FTX at the end of January liquidated its GBTC position and sold about $1 billion worth of shares as part of its bankruptcy proceedings, CoinDesk previously reported. Elsewhere, a U.S. District Court for the Southern District of New York on Feb. 14 approved bankrupt crypto lender Genesis to sell $1.6 billion in GBTC shares in an effort to repay creditors, Reuters reported.
“The Grayscale team anticipated GBTC’s diverse shareholder base would engage in profit-taking and deploy investment strategies that would impact the Trust’s flows, and we are pleased that outflows have continued to stabilize — especially against forced selling from estate bankruptcies,” said Jennifer Rosenthal, vice president of communications at Grayscale. “With market-leading liquidity, strong trading volume, and an unparalleled track record, we expect GBTC will continue to be a primary capital markets risk transfer tool for bitcoin.”
Still, Grayscale remains the leader in terms of assets, with $27.11 billion in assets under management, followed by iShares Bitcoin Trust at $12.97 billion.
Despite GBTC’s outflows, the new ETFs have recorded $9.368 billion in inflows since launch, according to BitMEX Research.
Spot bitcoin ETF shares are trading above their Jan. 11 launch-day highs.
Coinbase (COIN) jumped 5.8% Friday, adding to its 1.7% gain Tuesday. COIN stock rallied nearly 18% this week and is up 39.5% for the year.
Bitcoin miners Marathon Digital (MARA) and CleanSpark (CLSK) rose to close out the week after dropping Tuesday.

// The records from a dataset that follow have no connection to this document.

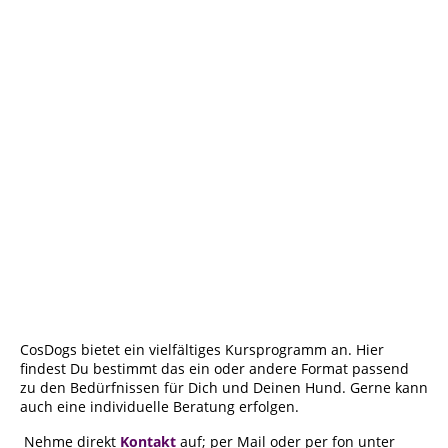
CosDogs bietet ein vielfältiges Kursprogramm an. Hier
findest Du bestimmt das ein oder andere Format passend
zu den Bedürfnissen für Dich und Deinen Hund. Gerne kann
auch eine individuelle Beratung erfolgen.
Nehme direkt
Kontakt
auf; per Mail oder per fon unter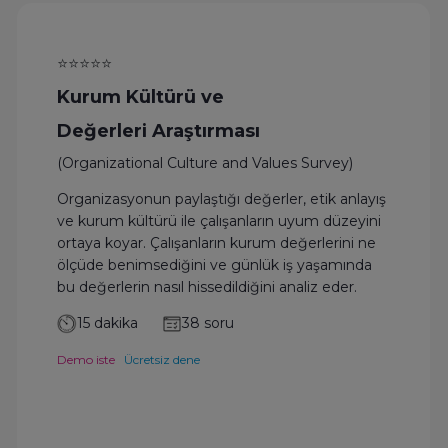
⭐⭐⭐⭐⭐
Kurum Kültürü ve
Değerleri Araştırması
(Organizational Culture and Values Survey)
Organizasyonun paylaştığı değerler, etik anlayış
ve kurum kültürü ile çalışanların uyum düzeyini
ortaya koyar. Çalışanların kurum değerlerini ne
ölçüde benimsediğini ve günlük iş yaşamında
bu değerlerin nasıl hissedildiğini analiz eder.
15 dakika
38 soru
Demo iste
Ücretsiz dene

Marathon Digital on Tuesday announced it produced 833 bitcoin in February as it operated on 61% of its total capacity due to maintenance issues at two of its production facilities, according to its monthly production update.
MARA stock leapt 7.7% Friday. Shares tumbled 13.4% Tuesday and are down 13% for the week. Still, Marathon Digital is flat on the year.
CLSK spiked 13.6% Friday, for a 13.3% weekly gain. CleanSpark dropped nearly 7% Tuesday. Still, shares soared 83.5% in 2024.